These vegetarian kebabs make a great vegetarian barbeque dish. The yoghurt marinade is one of my favourites. It's so tasty, healthy and easy to prepare. Perfect for grilling.
This recipe will make four kebabs.
150mls/5 fl oz/ 2/3 cup of plain yoghurt
1 clove of garlic, crushed
1 teaspoon of ground cumin
1 teaspoon of ground coriander
1/2 teaspoon of paprika
1/2 teaspoon of chilli flakes or chilli powder
1 tablespoon of fresh coriander (cilantro), chopped
salt and pepper
8 small new potatoes or 2 large potatoes, each cut into 4 chunks
1 courgette/zucchini, cut into large chunks
1 yellow pepper, cut into chunks
8 cherry tomatoes
1. To make the yoghurt marinade, simply mix all of the ingredients
together, seasoning to taste.
2. Boil or steam the potatoes till tender but still firm. Drain and allow to cool.
3. Thread the vegetables on to 4 skewers, alternating between potatoes, courgette/zucchini, pepper and tomatoes.
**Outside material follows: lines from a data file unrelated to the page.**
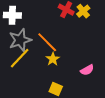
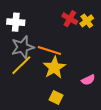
orange line: (47, 42) -> (49, 50), turned -30
yellow star: (53, 59) -> (54, 68), size x1.6

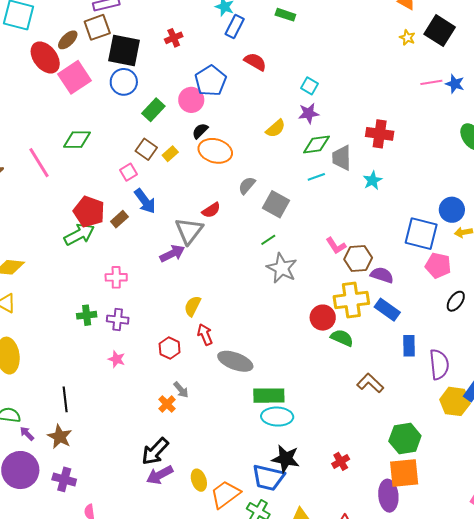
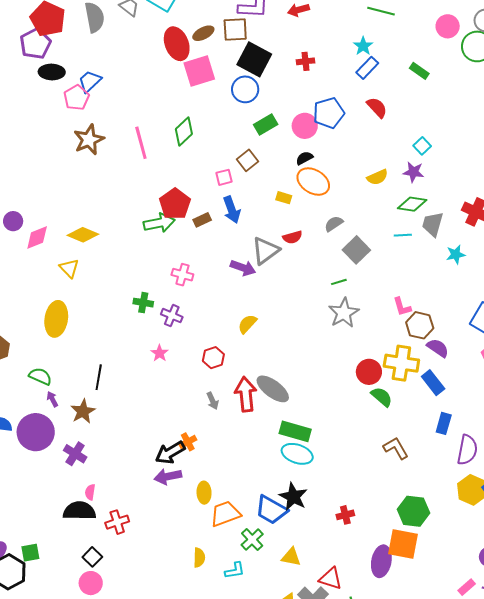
green diamond: (77, 140) -> (184, 131), turned -60
yellow rectangle: (170, 154) -> (284, 198), moved, turned 42
purple arrow: (172, 254) -> (243, 268), turned 30
red arrow: (205, 335) -> (246, 394), moved, size x1.6
orange cross: (167, 404) -> (188, 442), moved

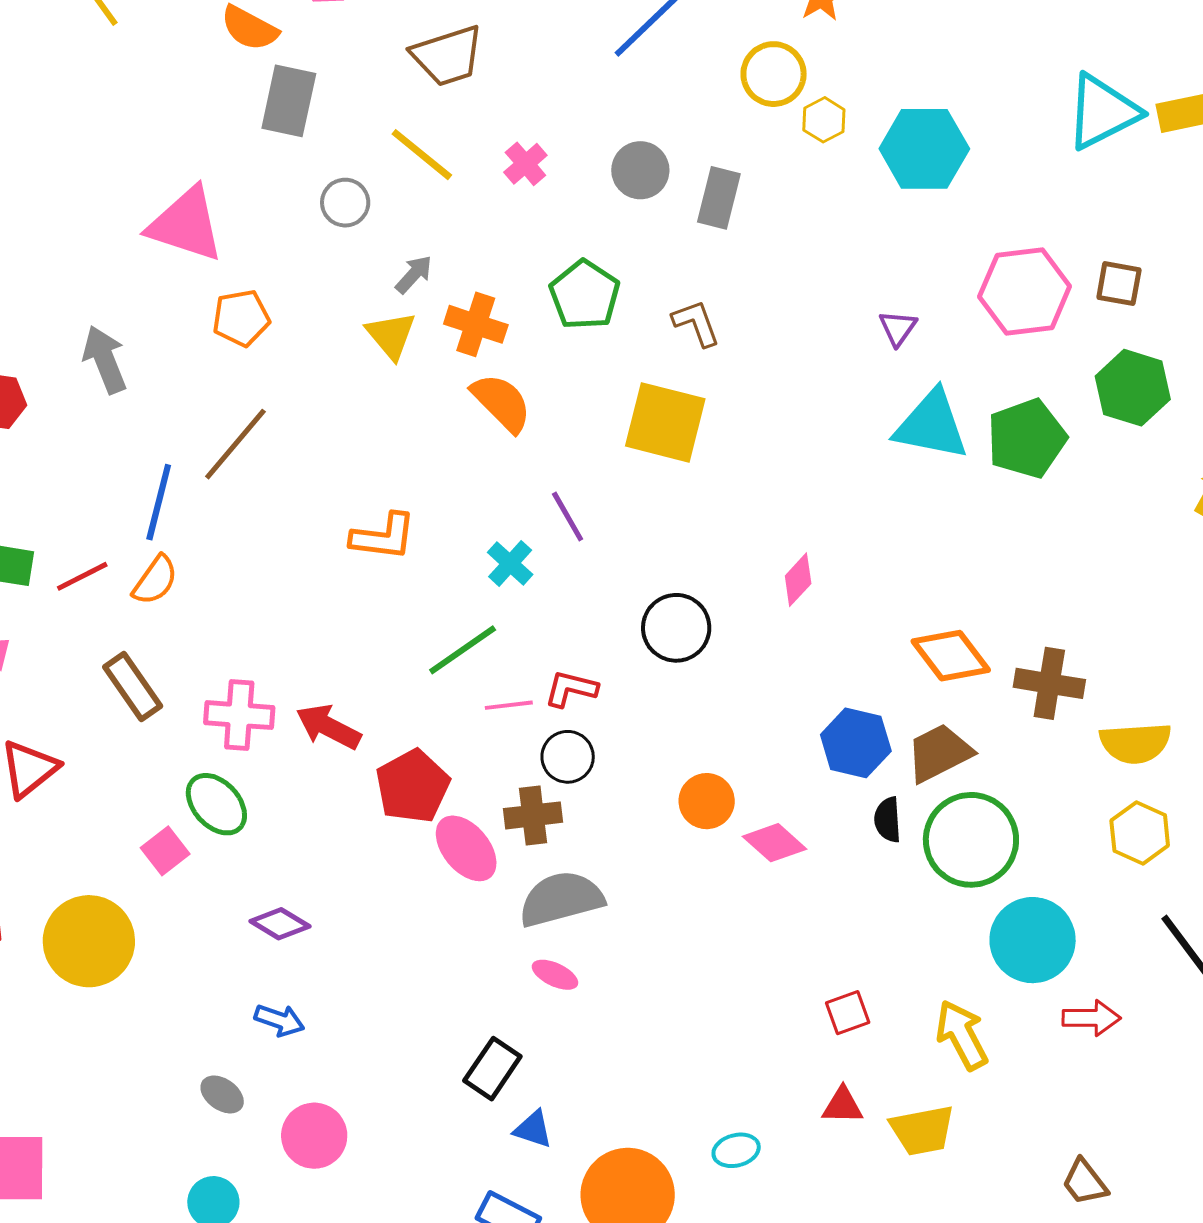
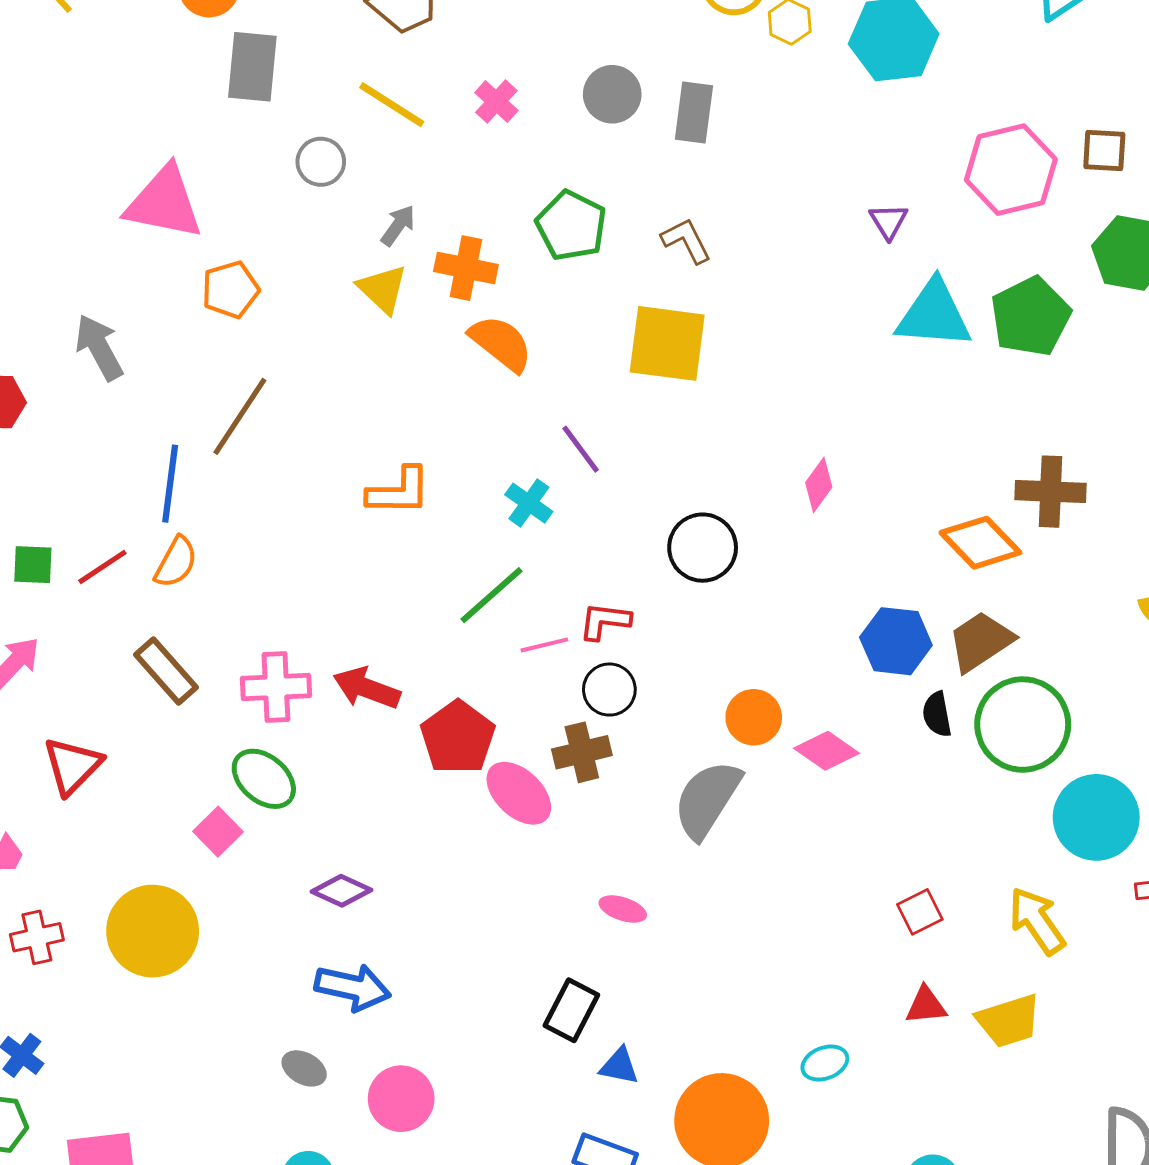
brown cross: (1049, 683) -> (1050, 492), moved
gray semicircle: (561, 899) -> (707, 799), moved, turned -36
blue arrow: (279, 1020) -> (353, 987), size x1.5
4. Place thevkebabs in a shallow dish or on a sheet of foil. Brush them liberally with the yoghurt sauce.
5. Cook the kebabs over the barbeque or under the grill or broiler. As they cook, you can baste them with any remaining yoghurt sauce.
I like to serve these with some flatbreads that have been warmed on the barbeque. I hope you enjoy them.